=== Data ===

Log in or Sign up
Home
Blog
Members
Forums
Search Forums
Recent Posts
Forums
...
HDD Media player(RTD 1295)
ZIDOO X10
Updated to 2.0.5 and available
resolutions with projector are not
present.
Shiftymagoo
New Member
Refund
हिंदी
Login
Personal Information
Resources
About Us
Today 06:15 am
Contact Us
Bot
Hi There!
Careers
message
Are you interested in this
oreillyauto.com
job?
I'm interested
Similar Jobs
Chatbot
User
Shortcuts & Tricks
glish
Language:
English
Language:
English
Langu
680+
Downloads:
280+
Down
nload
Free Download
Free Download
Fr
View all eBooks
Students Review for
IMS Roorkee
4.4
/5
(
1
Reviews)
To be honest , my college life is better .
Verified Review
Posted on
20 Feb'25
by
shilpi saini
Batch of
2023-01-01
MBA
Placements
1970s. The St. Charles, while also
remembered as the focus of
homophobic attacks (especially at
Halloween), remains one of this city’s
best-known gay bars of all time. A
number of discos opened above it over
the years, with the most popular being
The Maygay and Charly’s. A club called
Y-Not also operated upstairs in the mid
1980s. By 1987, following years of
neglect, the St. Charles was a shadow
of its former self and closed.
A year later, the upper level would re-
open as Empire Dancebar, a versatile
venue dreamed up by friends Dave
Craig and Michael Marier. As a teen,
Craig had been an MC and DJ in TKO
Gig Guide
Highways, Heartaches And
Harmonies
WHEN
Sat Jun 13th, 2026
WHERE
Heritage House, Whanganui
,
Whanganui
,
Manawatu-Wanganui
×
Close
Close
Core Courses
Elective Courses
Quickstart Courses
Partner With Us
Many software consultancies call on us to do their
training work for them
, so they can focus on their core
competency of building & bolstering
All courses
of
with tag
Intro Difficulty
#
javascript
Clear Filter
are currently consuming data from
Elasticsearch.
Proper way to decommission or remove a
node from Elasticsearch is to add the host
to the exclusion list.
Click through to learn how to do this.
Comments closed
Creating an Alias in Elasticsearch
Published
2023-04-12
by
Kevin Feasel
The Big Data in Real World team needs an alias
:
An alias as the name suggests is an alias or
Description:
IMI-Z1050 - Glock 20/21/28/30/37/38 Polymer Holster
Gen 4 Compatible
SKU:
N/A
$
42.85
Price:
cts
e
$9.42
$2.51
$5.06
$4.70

===

▸ The problem:
Write out all the records again, exactly as they appear.

▸ Solution:
Log in or Sign up
Home
Blog
Members
Forums
Search Forums
Recent Posts
Forums
...
HDD Media player(RTD 1295)
ZIDOO X10
Updated to 2.0.5 and available
resolutions with projector are not
present.
Shiftymagoo
New Member
Refund
हिंदी
Login
Personal Information
Resources
About Us
Today 06:15 am
Contact Us
Bot
Hi There!
Careers
message
Are you interested in this
oreillyauto.com
job?
I'm interested
Similar Jobs
Chatbot
User
Shortcuts & Tricks
glish
Language:
English
Language:
English
Langu
680+
Downloads:
280+
Down
nload
Free Download
Free Download
Fr
View all eBooks
Students Review for
IMS Roorkee
4.4
/5
(
1
Reviews)
To be honest , my college life is better .
Verified Review
Posted on
20 Feb'25
by
shilpi saini
Batch of
2023-01-01
MBA
Placements
1970s. The St. Charles, while also
remembered as the focus of
homophobic attacks (especially at
Halloween), remains one of this city’s
best-known gay bars of all time. A
number of discos opened above it over
the years, with the most popular being
The Maygay and Charly’s. A club called
Y-Not also operated upstairs in the mid
1980s. By 1987, following years of
neglect, the St. Charles was a shadow
of its former self and closed.
A year later, the upper level would re-
open as Empire Dancebar, a versatile
venue dreamed up by friends Dave
Craig and Michael Marier. As a teen,
Craig had been an MC and DJ in TKO
Gig Guide
Highways, Heartaches And
Harmonies
WHEN
Sat Jun 13th, 2026
WHERE
Heritage House, Whanganui
,
Whanganui
,
Manawatu-Wanganui
×
Close
Close
Core Courses
Elective Courses
Quickstart Courses
Partner With Us
Many software consultancies call on us to do their
training work for them
, so they can focus on their core
competency of building & bolstering
All courses
of
with tag
Intro Difficulty
#
javascript
Clear Filter
are currently consuming data from
Elasticsearch.
Proper way to decommission or remove a
node from Elasticsearch is to add the host
to the exclusion list.
Click through to learn how to do this.
Comments closed
Creating an Alias in Elasticsearch
Published
2023-04-12
by
Kevin Feasel
The Big Data in Real World team needs an alias
:
An alias as the name suggests is an alias or
Description:
IMI-Z1050 - Glock 20/21/28/30/37/38 Polymer Holster
Gen 4 Compatible
SKU:
N/A
$
42.85
Price:
cts
e
$9.42
$2.51
$5.06
$4.70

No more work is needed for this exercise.